THE PROBLEM:
A full, word-for-word copy of the listing below is needed; leave the images out of it.

EXTRACTED INFORMATION:
______

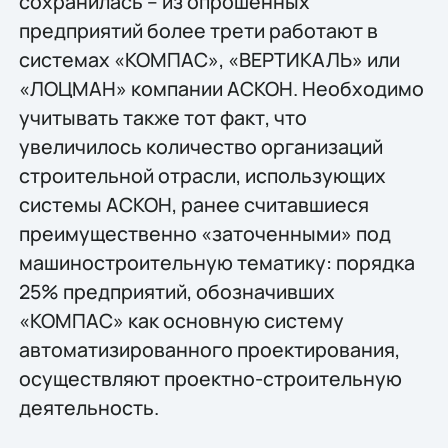
сохранилась – из опрошенных
предприятий более трети работают в
системах «КОМПАС», «ВЕРТИКАЛЬ» или
«ЛОЦМАН» компании АСКОН. Необходимо
учитывать также тот факт, что
увеличилось количество организаций
строительной отрасли, использующих
системы АСКОН, ранее считавшиеся
преимущественно «заточенными» под
машиностроительную тематику: порядка
25% предприятий, обозначивших
«КОМПАС» как основную систему
автоматизированного проектирования,
осуществляют проектно-строительную
деятельность.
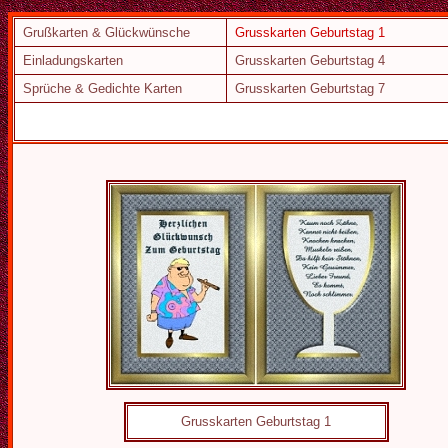
Grußkarten & Glückwünsche
Grusskarten Geburtstag 1
Einladungskarten
Grusskarten Geburtstag 4
Sprüche & Gedichte Karten
Grusskarten Geburtstag 7
Grusskarten Geburtstag 1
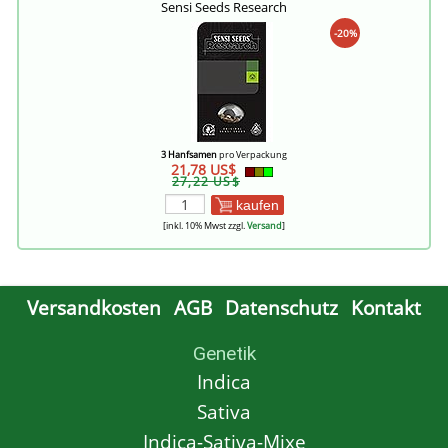
Sensi Seeds Research
-20%
3 Hanfsamen
pro Verpackung
21,78 US$
27,22 US$
kaufen
[inkl. 10% Mwst zzgl.
Versand
]
Versandkosten
AGB
Datenschutz
Kontakt
Genetik
Indica
Sativa
Indica-Sativa-Mixe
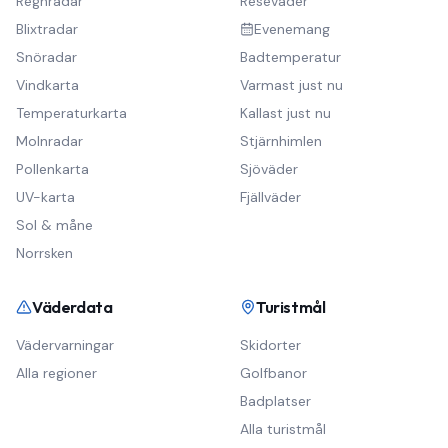
Regnradar
Reseväder
Blixtradar
Evenemang
Snöradar
Badtemperatur
Vindkarta
Varmast just nu
Temperaturkarta
Kallast just nu
Molnradar
Stjärnhimlen
Pollenkarta
Sjöväder
UV-karta
Fjällväder
Sol & måne
Norrsken
Väderdata
Turistmål
Vädervarningar
Skidorter
Alla regioner
Golfbanor
Badplatser
Alla turistmål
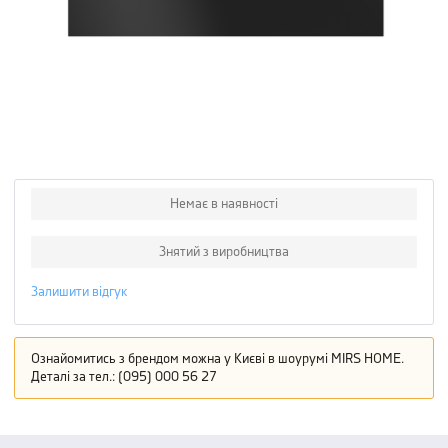
Немає в наявності
Знятий з виробництва
Залишити відгук
Ознайомитись з брендом можна у Києві в шоурумі MIRS HOME.
Деталі за тел.: (095) 000 56 27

______

SOLUTION BELOW:
сохранилась – из опрошенных
предприятий более трети работают в
системах «КОМПАС», «ВЕРТИКАЛЬ» или
«ЛОЦМАН» компании АСКОН. Необходимо
учитывать также тот факт, что
увеличилось количество организаций
строительной отрасли, использующих
системы АСКОН, ранее считавшиеся
преимущественно «заточенными» под
машиностроительную тематику: порядка
25% предприятий, обозначивших
«КОМПАС» как основную систему
автоматизированного проектирования,
осуществляют проектно-строительную
деятельность.
Grußkarten & Glückwünsche
Grusskarten Geburtstag 1
Einladungskarten
Grusskarten Geburtstag 4
Sprüche & Gedichte Karten
Grusskarten Geburtstag 7
Grusskarten Geburtstag 1
Sensi Seeds Research
-20%
3 Hanfsamen
pro Verpackung
21,78 US$
27,22 US$
kaufen
[inkl. 10% Mwst zzgl.
Versand
]
Versandkosten
AGB
Datenschutz
Kontakt
Genetik
Indica
Sativa
Indica-Sativa-Mixe
Regnradar
Reseväder
Blixtradar
Evenemang
Snöradar
Badtemperatur
Vindkarta
Varmast just nu
Temperaturkarta
Kallast just nu
Molnradar
Stjärnhimlen
Pollenkarta
Sjöväder
UV-karta
Fjällväder
Sol & måne
Norrsken
Väderdata
Turistmål
Vädervarningar
Skidorter
Alla regioner
Golfbanor
Badplatser
Alla turistmål
Немає в наявності
Знятий з виробництва
Залишити відгук
Ознайомитись з брендом можна у Києві в шоурумі MIRS HOME.
Деталі за тел.: (095) 000 56 27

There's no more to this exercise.